PROBLEMS

WORKING WITH THE FIGURES

Question 14.1

Based on Figure 14-2, why must the DNA fragments sequenced overlap in order to obtain a genome sequence?

Question 14.2

Filling gaps in draft genome sequences is a major challenge. Based on Figure 14-6, can paired-end reads from a library of 2-kb fragments fill a10-kb gap?

Question 14.3

In Figure 14-9, how are the positions of codons determined?

Question 14.4

In Figure 14-10, expressed sequence tags (ESTs) are aligned with genomic sequence. How are ESTs helpful in genome annotation?

Question 14.5

In Figure 14-10, cDNA sequences are aligned with genomic sequence. How are cDNA sequences helpful in genome annotation? Are cDNAs more important for bacterial or eukaryotic genome annotations?

Question 14.6

Based on Figure 14-14 and the features of ultraconserved elements, what would you predict you’d observe if you injected a reporter-gene construct of the rat ortholog of the ISL1 ultraconserved element into fertilized mouse oocytes and examined reporter gene expression in the developing embryo?

Question 14.7

Figure 14-17 shows syntenic regions of mouse chromosome 11 and human chromosome 17. What do these syntenic regions reveal about the genome of the last common ancestor of mice and humans?

Question 14.8

In Figure 14-18, what key step enables exome sequencing and distinguishes it from whole-genome sequencing?

Question 14.9

The genomes of two E. coli strains are compared in Figure 14-19. Would you expect any third strain to contain more of the blue, tan, or red regions shown in Figure 14-19? Explain.

Question 14.10

Figure 14-21 depicts the Gal4-based two-hybrid system.

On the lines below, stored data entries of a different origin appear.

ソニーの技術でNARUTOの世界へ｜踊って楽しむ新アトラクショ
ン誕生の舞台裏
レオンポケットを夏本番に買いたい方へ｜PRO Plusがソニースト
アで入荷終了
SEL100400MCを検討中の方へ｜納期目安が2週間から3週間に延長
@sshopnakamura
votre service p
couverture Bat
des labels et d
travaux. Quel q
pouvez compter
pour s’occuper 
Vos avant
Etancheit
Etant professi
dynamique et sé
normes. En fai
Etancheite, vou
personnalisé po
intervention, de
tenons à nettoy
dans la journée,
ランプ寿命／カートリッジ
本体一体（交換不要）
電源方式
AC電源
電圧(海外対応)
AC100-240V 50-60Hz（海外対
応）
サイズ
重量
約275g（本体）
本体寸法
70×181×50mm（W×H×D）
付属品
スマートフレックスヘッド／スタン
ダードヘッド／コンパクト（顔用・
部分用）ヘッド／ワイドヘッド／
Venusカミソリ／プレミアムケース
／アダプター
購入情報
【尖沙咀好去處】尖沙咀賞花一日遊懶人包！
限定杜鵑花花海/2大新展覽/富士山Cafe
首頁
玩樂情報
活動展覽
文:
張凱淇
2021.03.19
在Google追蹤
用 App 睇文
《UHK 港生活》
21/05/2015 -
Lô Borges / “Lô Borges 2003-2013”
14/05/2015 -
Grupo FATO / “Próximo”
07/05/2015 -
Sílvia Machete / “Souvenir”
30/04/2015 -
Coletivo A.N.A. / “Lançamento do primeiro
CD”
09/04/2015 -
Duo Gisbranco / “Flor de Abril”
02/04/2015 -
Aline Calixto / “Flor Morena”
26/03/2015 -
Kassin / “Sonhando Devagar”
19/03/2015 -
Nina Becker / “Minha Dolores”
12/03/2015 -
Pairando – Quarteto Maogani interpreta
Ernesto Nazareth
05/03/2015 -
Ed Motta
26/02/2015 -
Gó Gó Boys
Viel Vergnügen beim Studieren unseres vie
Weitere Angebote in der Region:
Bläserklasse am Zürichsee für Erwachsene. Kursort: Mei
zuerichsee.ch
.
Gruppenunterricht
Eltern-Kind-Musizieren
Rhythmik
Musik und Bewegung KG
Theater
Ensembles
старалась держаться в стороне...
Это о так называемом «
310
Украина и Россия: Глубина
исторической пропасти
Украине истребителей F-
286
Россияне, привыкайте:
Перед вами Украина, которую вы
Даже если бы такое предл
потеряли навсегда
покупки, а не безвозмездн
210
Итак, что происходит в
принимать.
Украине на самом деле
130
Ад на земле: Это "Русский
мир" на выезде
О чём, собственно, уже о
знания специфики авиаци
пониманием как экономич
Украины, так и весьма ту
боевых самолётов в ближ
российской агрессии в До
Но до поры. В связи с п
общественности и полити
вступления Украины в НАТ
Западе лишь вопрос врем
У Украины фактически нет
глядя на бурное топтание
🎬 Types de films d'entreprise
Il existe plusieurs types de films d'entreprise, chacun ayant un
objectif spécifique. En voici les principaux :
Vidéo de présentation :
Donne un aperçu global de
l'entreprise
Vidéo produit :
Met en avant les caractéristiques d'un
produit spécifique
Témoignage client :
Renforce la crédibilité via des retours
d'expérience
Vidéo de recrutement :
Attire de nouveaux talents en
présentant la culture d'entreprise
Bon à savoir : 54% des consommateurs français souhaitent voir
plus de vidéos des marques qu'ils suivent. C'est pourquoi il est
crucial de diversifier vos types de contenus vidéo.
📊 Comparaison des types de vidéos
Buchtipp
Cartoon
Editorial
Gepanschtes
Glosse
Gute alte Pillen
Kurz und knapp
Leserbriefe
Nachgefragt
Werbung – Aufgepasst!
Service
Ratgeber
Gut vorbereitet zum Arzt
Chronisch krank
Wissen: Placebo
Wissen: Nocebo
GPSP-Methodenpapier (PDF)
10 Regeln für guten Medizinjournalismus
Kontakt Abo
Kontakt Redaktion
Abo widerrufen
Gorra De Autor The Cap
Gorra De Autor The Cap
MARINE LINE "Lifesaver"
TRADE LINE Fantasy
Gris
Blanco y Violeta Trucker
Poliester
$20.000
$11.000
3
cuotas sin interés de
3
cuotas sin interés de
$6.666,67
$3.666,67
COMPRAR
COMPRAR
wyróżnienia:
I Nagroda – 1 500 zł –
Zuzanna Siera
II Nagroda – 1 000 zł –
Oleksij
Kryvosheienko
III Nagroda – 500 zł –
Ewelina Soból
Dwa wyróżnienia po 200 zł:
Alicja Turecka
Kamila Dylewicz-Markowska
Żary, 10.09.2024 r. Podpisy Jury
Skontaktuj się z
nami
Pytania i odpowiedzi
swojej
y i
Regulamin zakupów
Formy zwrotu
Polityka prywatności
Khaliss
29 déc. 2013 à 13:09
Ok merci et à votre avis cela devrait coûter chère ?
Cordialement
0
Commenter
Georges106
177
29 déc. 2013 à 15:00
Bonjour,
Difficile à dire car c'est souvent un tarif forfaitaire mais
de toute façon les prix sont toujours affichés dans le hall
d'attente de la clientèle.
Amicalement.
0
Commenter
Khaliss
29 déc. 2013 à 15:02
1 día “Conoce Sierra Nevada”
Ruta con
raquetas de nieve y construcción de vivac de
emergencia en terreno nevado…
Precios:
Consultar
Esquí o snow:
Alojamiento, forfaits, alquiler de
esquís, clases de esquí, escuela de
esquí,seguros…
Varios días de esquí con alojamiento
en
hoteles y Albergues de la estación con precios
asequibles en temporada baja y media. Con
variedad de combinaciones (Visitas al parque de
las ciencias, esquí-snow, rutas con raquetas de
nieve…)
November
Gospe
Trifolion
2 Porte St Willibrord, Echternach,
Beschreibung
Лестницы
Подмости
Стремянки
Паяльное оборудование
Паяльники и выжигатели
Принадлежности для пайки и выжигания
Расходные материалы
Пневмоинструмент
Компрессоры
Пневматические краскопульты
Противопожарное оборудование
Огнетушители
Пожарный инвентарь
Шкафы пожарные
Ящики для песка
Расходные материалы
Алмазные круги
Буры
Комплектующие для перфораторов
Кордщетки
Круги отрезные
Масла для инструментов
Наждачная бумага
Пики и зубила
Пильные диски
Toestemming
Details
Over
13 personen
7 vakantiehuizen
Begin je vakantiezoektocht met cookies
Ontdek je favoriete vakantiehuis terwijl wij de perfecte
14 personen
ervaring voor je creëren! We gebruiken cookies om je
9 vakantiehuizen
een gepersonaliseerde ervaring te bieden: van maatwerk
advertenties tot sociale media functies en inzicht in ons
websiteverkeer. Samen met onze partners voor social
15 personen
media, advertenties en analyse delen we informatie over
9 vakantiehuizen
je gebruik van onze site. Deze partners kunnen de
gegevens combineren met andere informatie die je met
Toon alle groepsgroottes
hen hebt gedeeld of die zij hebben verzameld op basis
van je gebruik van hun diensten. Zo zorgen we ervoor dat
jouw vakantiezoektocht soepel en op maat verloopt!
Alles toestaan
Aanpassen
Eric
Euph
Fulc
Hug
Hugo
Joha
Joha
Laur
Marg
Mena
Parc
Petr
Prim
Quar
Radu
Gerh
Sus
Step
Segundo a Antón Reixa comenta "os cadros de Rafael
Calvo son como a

Why don’t the “bait” proteins fused to the Gal4 DNA-binding protein activate reporter-gene expression.

BASIC PROBLEMS

Question 14.11

Explain the approach that you would apply to sequencing the genome of a newly discovered bacterial species.

Question 14.12

Terminal-sequencing reads of clone inserts are a routine part of genome sequencing. How is the central part of the clone insert ever obtained?

Question 14.13

What is the difference between a contig and a scaffold?

Question 14.14

Two particular contigs are suspected to be adjacent, possibly separated by repetitive DNA. In an attempt to link them, end sequences are used as primers to try to bridge the gap. Is this approach reasonable? In what situation will it not work?

Question 14.15

A segment of cloned DNA containing a protein-encoding gene is radioactively labeled and used in an in situ hybridization to chromosomes. Radioactivity was observed over five regions on different chromosomes. How is this result possible?

545

Question 14.16

In an in situ hybridization experiment, a certain clone bound to only the X chromosome in a boy with no disease symptoms. However, in a boy with Duchenne muscular dystrophy (X-linked recessive disease), it bound to the X chromosome and to an autosome. Explain. Could this clone be useful in isolating the gene for Duchenne muscular dystrophy?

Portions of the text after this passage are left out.